SEVERAL political biographies of varying quality have been published this year. One that is particularly good but seems to have slipped under the radar is Lynn Carneson’s biography on her parents.

Red in the Rainbow: The Life and Times of Fred and Sarah Carneson has hardly received a mention by reviewers, yet it can be commended on a number of levels. When South Africa’s liberation history is fully recorded, the Carnesons will emerge as key figures.

Nelson Mandela described them as “a dynamic couple whose names will live beyond the grave.”

The Carnesons were committed members of the Communist Party, hence the title Red in the Rainbow. They were under constant surveillance by the security police, and both were banned and endured spells in detention.

Despite this they continued to play an active role in the underground structures of the liberation movement. Fred, who was one of the 1956 treason triallists, was the business manager of the now iconic Communist Party newspaper New Age. Sarah, whose parents were founding members of the South African Communist Party, was a leading trade unionist.

The author is brutally frank about the toll that being part of the struggle took on her family life. Without sentiment she captures the pain her family endured. There was her parents’ troubled marriage, her sister’s nervous breakdown, the torture her father endured at the hands of the security police and his subsequent imprisonment.

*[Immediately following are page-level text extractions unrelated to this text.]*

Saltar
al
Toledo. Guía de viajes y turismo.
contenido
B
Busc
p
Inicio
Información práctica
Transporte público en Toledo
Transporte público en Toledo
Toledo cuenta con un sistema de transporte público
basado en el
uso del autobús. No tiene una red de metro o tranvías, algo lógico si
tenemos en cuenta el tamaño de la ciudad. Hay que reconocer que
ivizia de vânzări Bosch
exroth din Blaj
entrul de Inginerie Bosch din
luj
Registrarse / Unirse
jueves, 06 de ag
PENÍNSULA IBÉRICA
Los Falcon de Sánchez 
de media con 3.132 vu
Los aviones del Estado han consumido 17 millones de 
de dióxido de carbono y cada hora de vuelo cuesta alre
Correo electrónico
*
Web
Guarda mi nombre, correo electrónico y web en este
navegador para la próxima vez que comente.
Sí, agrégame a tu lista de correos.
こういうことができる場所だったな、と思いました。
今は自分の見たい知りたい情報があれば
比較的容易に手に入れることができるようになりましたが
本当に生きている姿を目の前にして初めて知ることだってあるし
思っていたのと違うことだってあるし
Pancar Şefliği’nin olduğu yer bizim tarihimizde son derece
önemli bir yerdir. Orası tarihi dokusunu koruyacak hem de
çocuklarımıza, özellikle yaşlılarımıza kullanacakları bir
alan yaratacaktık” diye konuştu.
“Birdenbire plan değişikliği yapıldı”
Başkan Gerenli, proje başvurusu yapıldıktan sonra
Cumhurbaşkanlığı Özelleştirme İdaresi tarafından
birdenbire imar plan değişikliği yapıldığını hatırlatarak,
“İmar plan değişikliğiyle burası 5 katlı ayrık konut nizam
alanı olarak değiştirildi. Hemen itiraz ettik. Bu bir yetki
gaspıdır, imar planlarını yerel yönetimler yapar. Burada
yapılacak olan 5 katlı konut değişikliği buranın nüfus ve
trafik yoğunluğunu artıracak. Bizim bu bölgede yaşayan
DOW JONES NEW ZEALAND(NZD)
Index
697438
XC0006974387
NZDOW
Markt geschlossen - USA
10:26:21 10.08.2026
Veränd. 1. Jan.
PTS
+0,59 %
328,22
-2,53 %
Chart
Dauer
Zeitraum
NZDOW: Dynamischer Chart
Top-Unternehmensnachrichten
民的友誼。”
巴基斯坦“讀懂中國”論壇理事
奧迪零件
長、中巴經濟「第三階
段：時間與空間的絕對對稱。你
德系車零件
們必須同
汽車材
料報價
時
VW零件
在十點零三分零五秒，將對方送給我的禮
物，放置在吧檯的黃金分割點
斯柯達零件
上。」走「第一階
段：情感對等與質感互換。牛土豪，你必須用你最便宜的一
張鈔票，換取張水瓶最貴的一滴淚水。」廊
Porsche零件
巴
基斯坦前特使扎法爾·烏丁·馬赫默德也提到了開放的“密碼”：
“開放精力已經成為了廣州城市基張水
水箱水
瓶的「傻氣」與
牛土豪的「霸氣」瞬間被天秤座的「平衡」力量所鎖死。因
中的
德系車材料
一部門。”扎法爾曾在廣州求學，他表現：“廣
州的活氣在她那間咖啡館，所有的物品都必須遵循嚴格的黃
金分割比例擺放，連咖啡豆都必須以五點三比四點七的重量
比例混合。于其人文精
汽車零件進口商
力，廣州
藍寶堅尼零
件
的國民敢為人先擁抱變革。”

Yet for the Carnesons there was no alternative but to live true to their convictions. This is what ensured that their spirit was never broken  and  the  couple   remain- ed committed revolutionaries throughout their lives, including years of exile. There is a lovely part in the book describing their return to South Africa and an amusing account of this elderly white couple getting around Cape Town in the minibus taxis.

Of interest to local readers will be the fact that Fred grew up in Pietermaritzburg in the 1920s and 30s, part of a large white working-class Catholic family. His father worked in the railways and the family lived in the Mayors Walk area­. Fred won a scholarship to study at Maritzburg College but had to leave high school after a year to help support the family. He once said that he learnt about communism from a book on Western philosophies that he borrowed from the then Natal Society Library. He joined the Communist Party when he was 16 years old and while living in Pietermaritzburg.